After a winter which saw borrowing levels and loan defaults rise to record levels, pressure on UK households eased in the first half of this year, according to the latest update to our Financial Vulnerability Index.
Commenting on the data, Lowell's UK CEO, John Pears, said:
“With all the doom and gloom from the Government and the Bank of England, clearly customers are taking heed. We’ve seen a fall in credit usage and in defaults, demonstrating customers changing their behaviour to fit the current environment.
“The picture of the UK is not a uniform one, but the data shows that there is clearly financial resilience in the economy. But we’re not out of the woods yet.

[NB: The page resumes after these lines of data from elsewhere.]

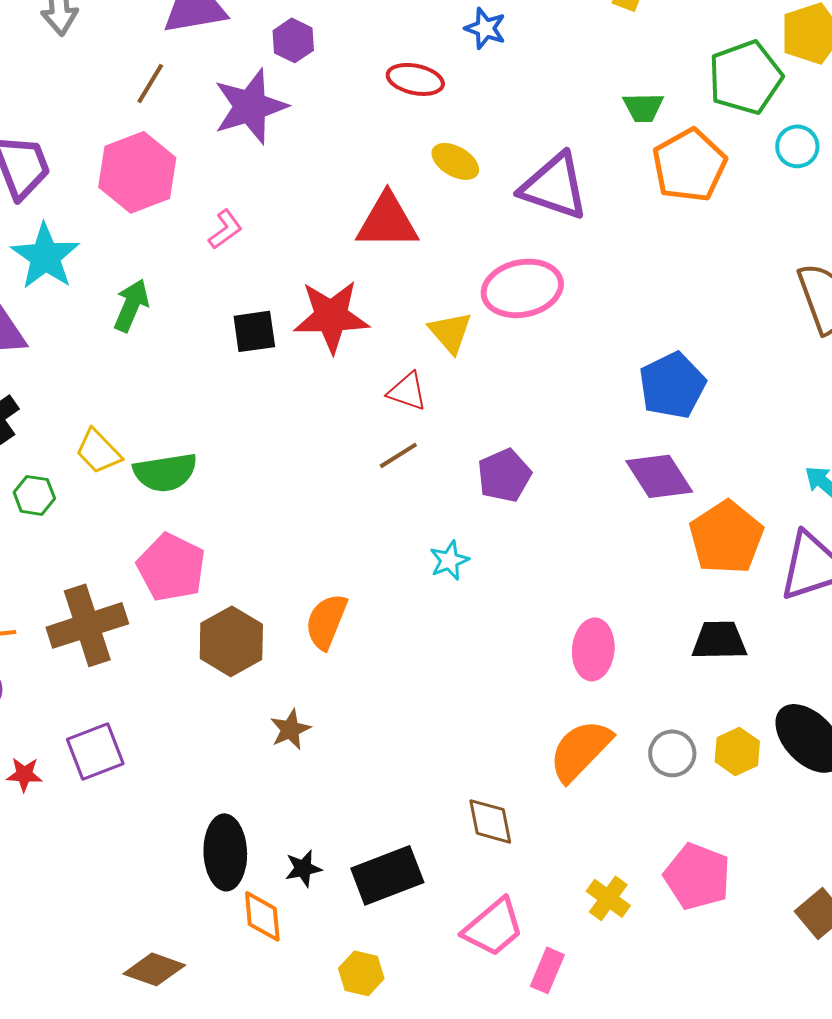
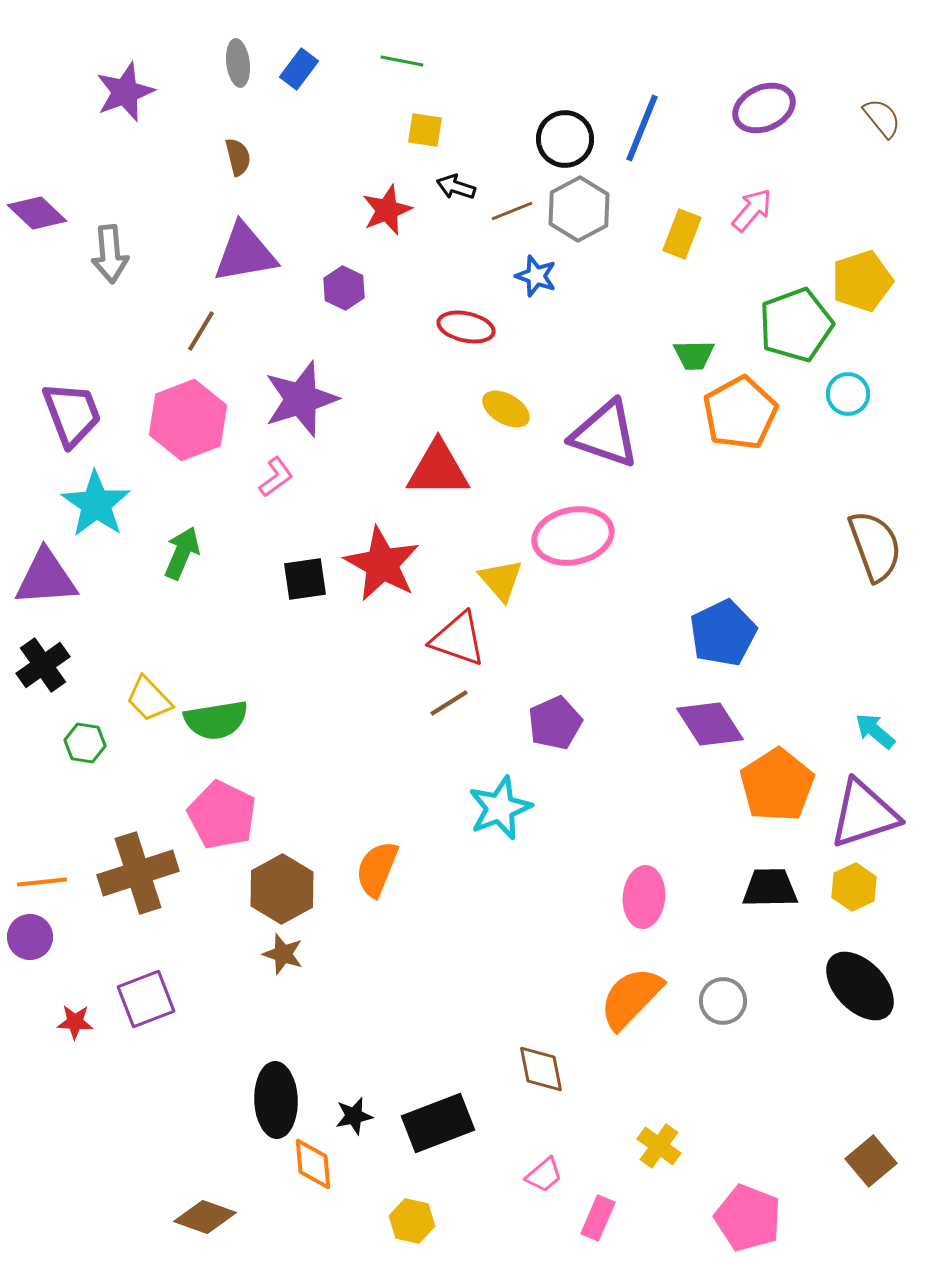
purple star: (250, 106) -> (301, 399), moved
red star: (331, 316) -> (382, 564), turned 30
red triangle: (407, 391) -> (458, 639), size x1.4
cyan star: (449, 560) -> (500, 808), size x1.6
brown star: (290, 729) -> (283, 954), moved, turned -30
yellow hexagon: (737, 751) -> (854, 887), moved
pink pentagon: (697, 876) -> (748, 1218), moved
pink trapezoid: (493, 927) -> (544, 1175), size x0.6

The UK is still more vulnerable than it was in 2017 and there is still an urgent need to address the long-term structural issues behind our relatively poor financial health.”
Full data set, trends report and interactive tool
The Financial Vulnerability Index is an innovative tool to measure and track financial resilience, nationally and locally, across the UK. Created by Lowell and the Urban Institute, and provided by Opinium, the index brings together publicly available measures and Lowell’s proprietary data to give a clear picture of financial vulnerability in the UK.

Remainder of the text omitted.